Montreal police have not ruled out the family’s kidnapping theory. Officers have fielded some 247 tips in the case, chasing every one, an effort the Kouakous have repeatedly praised. The family is offering a $10,000 reward for Ariel’s safe return. Adonis Stevenson, a local boxer and a HaitianCan­adian, has pledged an additional $15,000, pushing the total to $25,000.

On the day he vanished, a security camera at a local garage captured a fleeting image of Ariel. He enters the screen-view from the left, walking steadily in the direction of his friend’s house in north-end Montreal. The hood of his jacket is pulled up to ward off the cold. He raises his left hand to his face. He is 4-foot-7, no more than 90 pounds, and wearing grey pants and bright yellow sneakers. Ariel appears, and then he is gone, but when he got to the friend’s house — the friend wasn’t there.
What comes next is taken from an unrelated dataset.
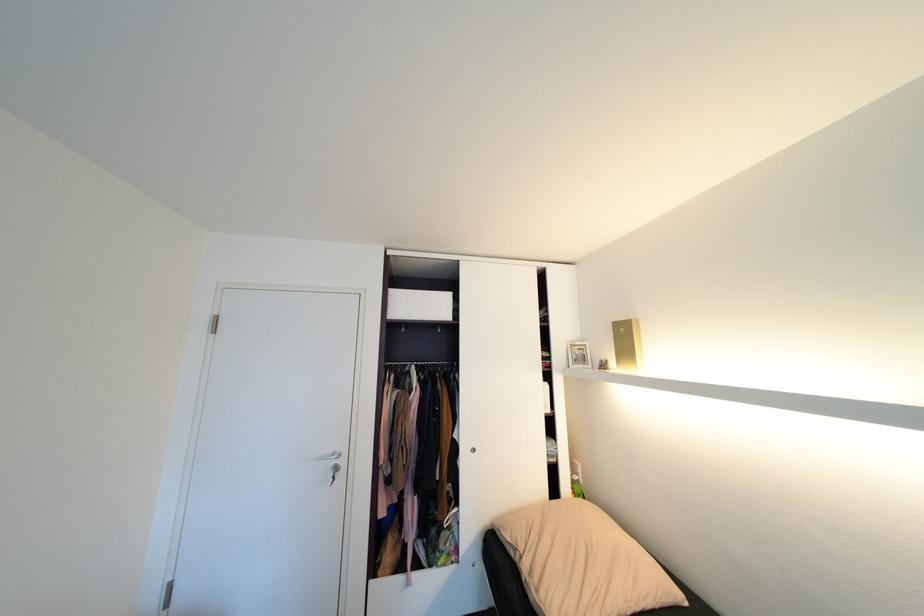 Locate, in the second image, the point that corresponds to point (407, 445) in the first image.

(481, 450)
Ariel’s parents reported him missing later that day. In the days since, police have been out in force searching, with mounted units wading through knee-deep snowdrifts and helicopter­s hovering overhead. Hundreds of community volunteers have banged on doors, checked backyards and alleyways, garages and wooded areas, and handed out flyers with Ariel’s image on them. Hoping for a clue, a sign — even a shoelace — that could point searchers in the direction of the lost child.

Last Friday night about a hundred people — strangers, neighbours and friends, many holding candles — gathered in front of the Kouakou family home. Ariel’s friend organized the vigil. He was 10, like Ariel, and it was his birthday.

“I don’t want gifts,” Gabrielle Fournier-Villeneuve told Global News. “I want to bring hope to those who’ve lost it.”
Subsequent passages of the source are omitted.